Maybe there are other creative people, perhaps young families who want are looking for more space and more affordability outside of Vancouver, who would not be content to live in its second-rate sprawling suburbs, rife with congestion, highway traffic, homicides and big box stores. Yes, Chilliwack has its own share of these, but it is also a little city unto itself with a readymade downtown business area that is begging for revitalization.
There are many angles at revitalization, and many players to be involved. But from a creative professional perspective, I see this firstly as a community problem — if I were to live there, who would be my neighbour? To whom could I relate? With whom could I collaborate or converse creatively? What would be the underpinnings of my civic pride (a very important factor for businesses of any kind taking root in a city)?
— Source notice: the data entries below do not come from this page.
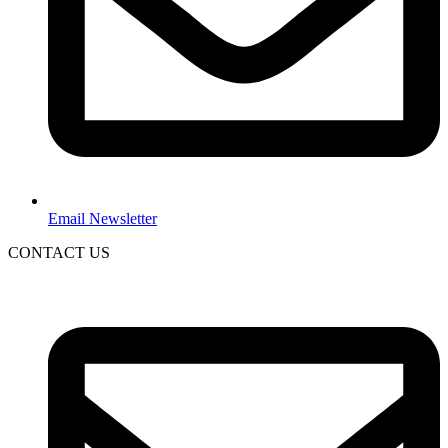
Email Newsletter
CONTACT US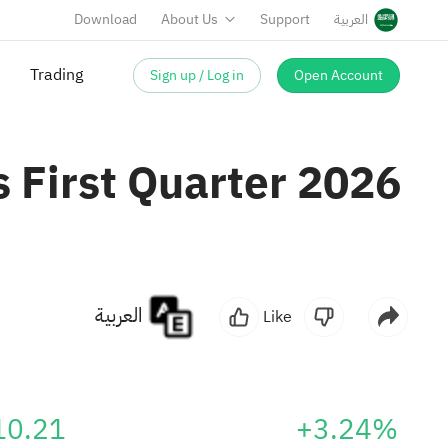
Download
About Us
Support
العربية
Sign up / Log in
Open Account
 First Quarter 2026
العربية
Like
10.21
+3.24%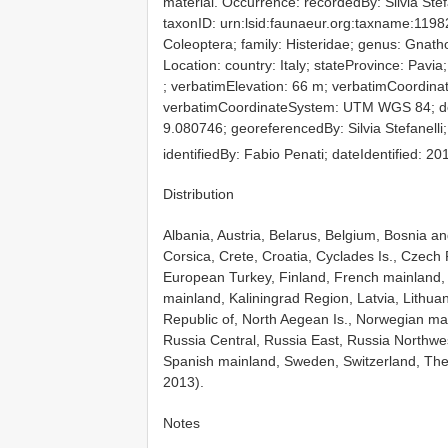
material. Occurrence: recordedBy: Silvia Stefa
taxonID: urn:lsid:faunaeur.org:taxname:1198
Coleoptera; family: Histeridae; genus: Gnat
Location: country: Italy; stateProvince: Pavia;
; verbatimElevation: 66 m; verbatimCoordi
verbatimCoordinateSystem: UTM WGS 84; dec
9.080746; georeferencedBy: Silvia Stefanelli;
identifiedBy: Fabio Penati; dateIdentified: 2
Distribution
Albania, Austria, Belarus, Belgium, Bosnia and
Corsica, Crete, Croatia, Cyclades Is., Czech
European Turkey, Finland, French mainland,
mainland, Kaliningrad Region, Latvia, Lithu
Republic of, North Aegean Is., Norwegian m
Russia Central, Russia East, Russia Northwest
Spanish mainland, Sweden, Switzerland, The
2013).
Notes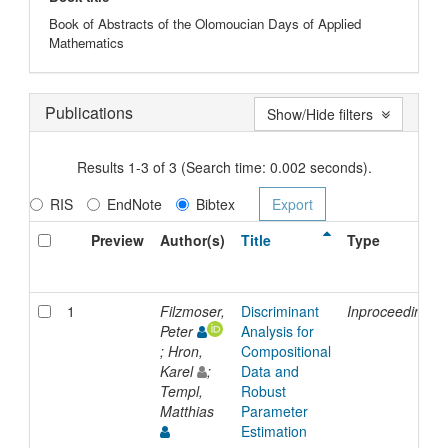
Book of Abstracts of the Olomoucian Days of Applied
Mathematics
Publications
Show/Hide filters
Results 1-3 of 3 (Search time: 0.002 seconds).
RIS
EndNote
Bibtex
Preview
Author(s)
Title
Type
1
Filzmoser,
Discriminant
Inproceedings
Peter
Analysis for
; Hron,
Compositional
Karel
;
Data and
Templ,
Robust
Matthias
Parameter
Estimation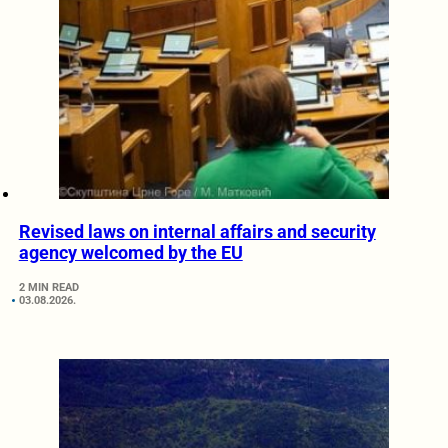
Revised laws on internal affairs and security
agency welcomed by the EU
2 MIN READ
03.08.2026.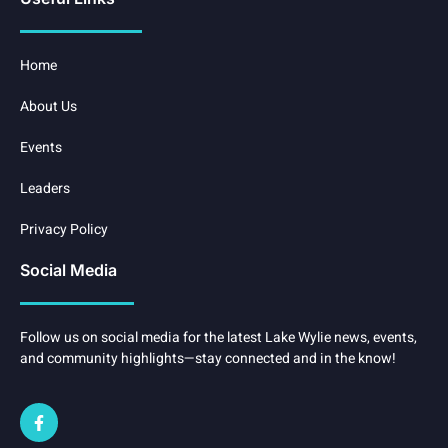
Home
About Us
Events
Leaders
Privacy Policy
Social Media
Follow us on social media for the latest Lake Wylie news, events,
and community highlights—stay connected and in the know!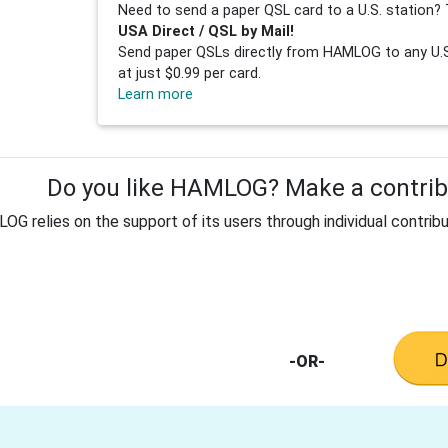
Need to send a paper QSL card to a U.S. station? 
USA Direct / QSL by Mail!
Send paper QSLs directly from HAMLOG to any U.S.
at just $0.99 per card.
Learn more
Do you like HAMLOG? Make a contribu
G relies on the support of its users through individual contribu
-OR-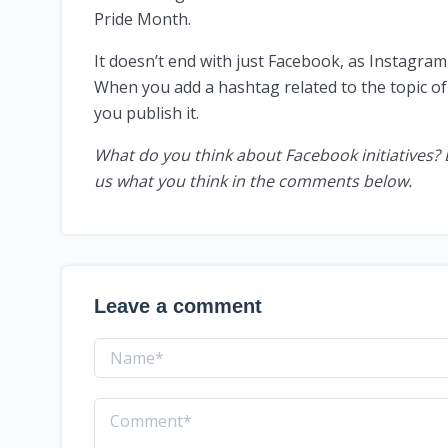
Pride Month.
It doesn’t end with just Facebook, as Instagra
When you add a hashtag related to the topic of 
you publish it.
What do you think about Facebook initiatives? 
us what you think in the comments below.
Leave a comment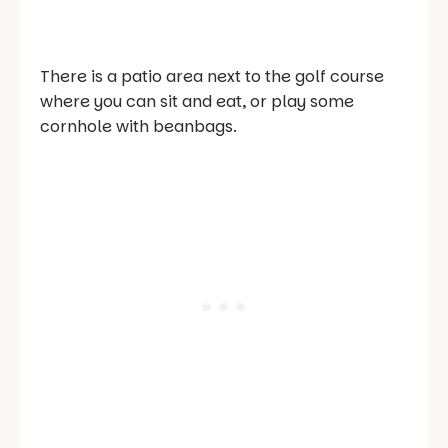
There is a patio area next to the golf course
where you can sit and eat, or play some
cornhole with beanbags.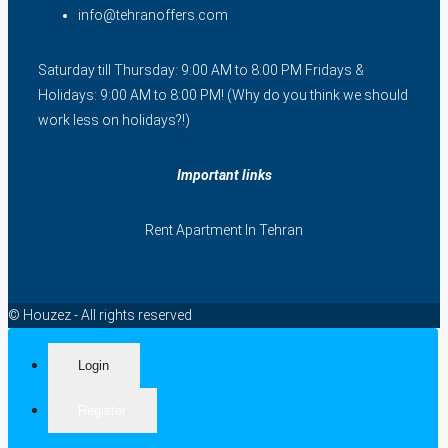
info@tehranoffers.com
Saturday till Thursday: 9:00 AM to 8:00 PM Fridays &
Holidays: 9:00 AM to 8:00 PM! (Why do you think we should
work less on holidays?!)
Important links
Rent Apartment In Tehran
© Houzez - All rights reserved
Login
Register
So, this is my first cry for attention from the creative community at large — or who would be if they felt they could be — looking at their options outside of Vancouver. Or people from outside BC who would move here (for the weather and mountains, of course) if it weren't for the high cost of living in Vancouver. Maybe it's time for creatives to really create their own kind of place. And maybe that place is in Chilliwack. Maybe. Anybody?